Au plus simple, on peut définir l’ignorance comme l’absence de savoir. En ce qui concerne les sciences, deux cas sont possibles. Soit, il s'agit d'un savoir déjà connu que l'on a oublié ou laissé de côté. Soit, il s'agit de quelque chose qui est inconnu, ce qui marque tout simplement la limite du savoir.

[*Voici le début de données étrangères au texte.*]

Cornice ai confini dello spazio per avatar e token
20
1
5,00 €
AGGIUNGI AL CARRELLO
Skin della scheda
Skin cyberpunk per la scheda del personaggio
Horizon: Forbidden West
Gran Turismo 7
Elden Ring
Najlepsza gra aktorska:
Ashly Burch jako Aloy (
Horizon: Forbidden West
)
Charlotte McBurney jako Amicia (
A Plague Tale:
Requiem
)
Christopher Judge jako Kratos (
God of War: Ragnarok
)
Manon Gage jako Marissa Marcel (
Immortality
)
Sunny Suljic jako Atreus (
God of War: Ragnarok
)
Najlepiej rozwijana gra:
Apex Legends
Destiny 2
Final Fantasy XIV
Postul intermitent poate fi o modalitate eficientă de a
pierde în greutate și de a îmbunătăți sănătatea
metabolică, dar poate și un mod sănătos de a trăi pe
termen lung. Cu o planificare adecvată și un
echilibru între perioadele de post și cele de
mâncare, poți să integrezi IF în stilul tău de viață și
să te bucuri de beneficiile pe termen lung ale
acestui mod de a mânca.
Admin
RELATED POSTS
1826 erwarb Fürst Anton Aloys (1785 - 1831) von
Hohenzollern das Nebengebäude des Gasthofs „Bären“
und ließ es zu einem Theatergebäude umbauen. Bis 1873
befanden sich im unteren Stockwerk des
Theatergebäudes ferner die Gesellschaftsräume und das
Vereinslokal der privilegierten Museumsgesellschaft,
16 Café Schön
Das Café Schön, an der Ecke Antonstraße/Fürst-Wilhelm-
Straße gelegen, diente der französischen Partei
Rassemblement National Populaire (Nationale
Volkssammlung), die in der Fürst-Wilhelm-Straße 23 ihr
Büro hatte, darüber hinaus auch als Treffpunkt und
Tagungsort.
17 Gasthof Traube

L'ignorance, si elle est consciente d'elle-même, peut être le point de départ d'une enquête scientifique. Mais elle n'est jamais suffisante. Il faut qu'elle s'accompagne d'une volonté et d'une possibilité de connaitre. Le chercheur identifie un domaine dans lequel le savoir est pauvre ou inexistant. Il désigne un domaine d'ignorance ; ce qui l'amène à entreprendre une recherche. Cette forme d'ignorance est partielle, car il faut quand même arriver à désigner ce qui est inconnu, et donc en avoir une prescience.
L'ignorance peut être active, car certains domaines ne sont pas intégrés ou pas intégrables dans les cadres conceptuels, méthodologiques ou institutionnels de la science en cours. C'est le résultat de limitations dans les recherches en cours, de biais dans la sélection des sujets étudiés, ou encore de contraintes financières ou éthiques qui limitent les questions pouvant être posées. Sur un plan cognitif, l'absence de recherche peut venir du refus de la nouveauté, de l'impossibilité d'envisager ce qui contredit le paradigme accepté.

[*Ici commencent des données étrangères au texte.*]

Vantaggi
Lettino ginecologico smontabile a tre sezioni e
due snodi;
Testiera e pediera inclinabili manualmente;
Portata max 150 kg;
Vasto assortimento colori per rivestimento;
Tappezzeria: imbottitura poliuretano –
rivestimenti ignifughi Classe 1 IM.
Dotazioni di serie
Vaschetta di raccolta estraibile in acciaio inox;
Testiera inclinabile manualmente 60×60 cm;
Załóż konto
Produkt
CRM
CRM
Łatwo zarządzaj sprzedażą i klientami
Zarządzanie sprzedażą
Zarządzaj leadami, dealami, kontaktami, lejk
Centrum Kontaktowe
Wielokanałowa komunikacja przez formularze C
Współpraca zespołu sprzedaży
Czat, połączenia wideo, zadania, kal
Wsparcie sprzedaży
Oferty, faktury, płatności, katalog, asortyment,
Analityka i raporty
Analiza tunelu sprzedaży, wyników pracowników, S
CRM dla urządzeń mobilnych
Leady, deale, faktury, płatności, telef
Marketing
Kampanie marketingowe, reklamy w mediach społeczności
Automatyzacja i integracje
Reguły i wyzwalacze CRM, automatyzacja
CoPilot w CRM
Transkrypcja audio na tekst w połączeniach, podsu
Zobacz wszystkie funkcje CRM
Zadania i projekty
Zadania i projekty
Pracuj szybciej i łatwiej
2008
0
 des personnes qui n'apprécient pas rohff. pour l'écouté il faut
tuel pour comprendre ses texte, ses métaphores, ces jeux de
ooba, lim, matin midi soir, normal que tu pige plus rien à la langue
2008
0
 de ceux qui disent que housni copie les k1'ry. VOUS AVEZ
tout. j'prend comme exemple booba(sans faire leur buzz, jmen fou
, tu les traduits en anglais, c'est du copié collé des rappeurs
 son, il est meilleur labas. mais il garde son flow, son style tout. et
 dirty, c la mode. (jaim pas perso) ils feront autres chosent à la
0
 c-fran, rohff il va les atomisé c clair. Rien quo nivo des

L'ignorance peut aussi concerner un savoir existant dans un domaine scientifique donné qui est oublié. La raison principale de ce type d'ignorance est l’absence de transmission du savoir. S’interroger sur l’absence de transmission d’un savoir d’un savoir inutile et périmé est de peu d’intérêt. Par contre, il est important, du point de vue de l'évolution des sciences et de la préservation de leur qualité, de comprendre pourquoi certains savoirs utiles, tombent dans l’oubli ou deviennent marginaux. Ils réapparaissent ensuite.

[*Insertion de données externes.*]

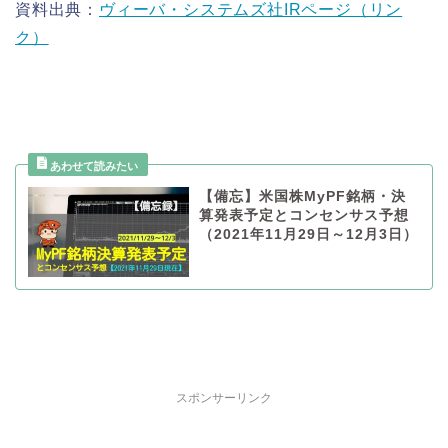
資料出典：
ヴィーバ・システムズ社IRページ（リン
ク）
【備忘】米国株MyPF銘柄・決
算発表予定とコンセンサス予想
（2021年11月29日～12月3日）
スポンサーリンク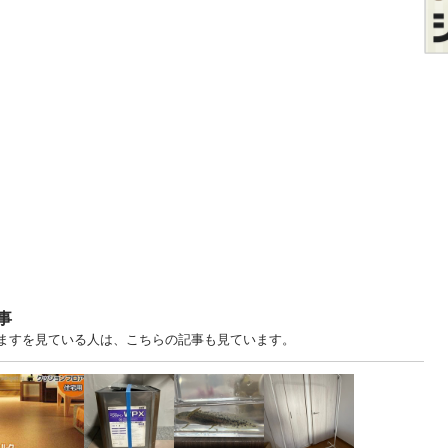
事
りますを見ている人は、こちらの記事も見ています。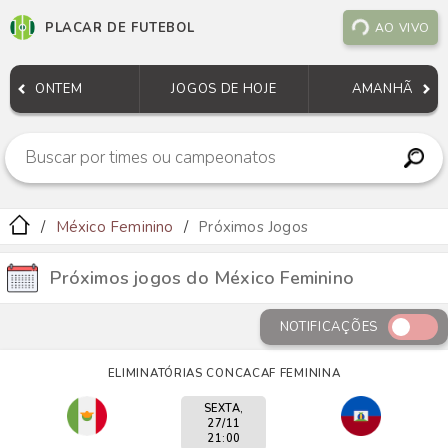
PLACAR DE FUTEBOL
AO VIVO
ONTEM
JOGOS DE HOJE
AMANHÃ
México Feminino
Próximos Jogos
Próximos jogos do México Feminino
NOTIFICAÇÕES
ELIMINATÓRIAS CONCACAF FEMININA
SEXTA,
27/11
21:00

Il y a probablement un mélange de causes épistémologiques et sociologiques. La science demande des consensus et elle élimine en permanence un grand nombre de thèses hasardeuses. Parmi celles-ci certaines auraient mérité d'être poursuivies. Leur éloignement du paradigme admis associé à des influences sociopolitiques ne l'ont pas permis. C'est à l'historien et au sociologue de dire pourquoi des pistes de recherche sont abandonnées.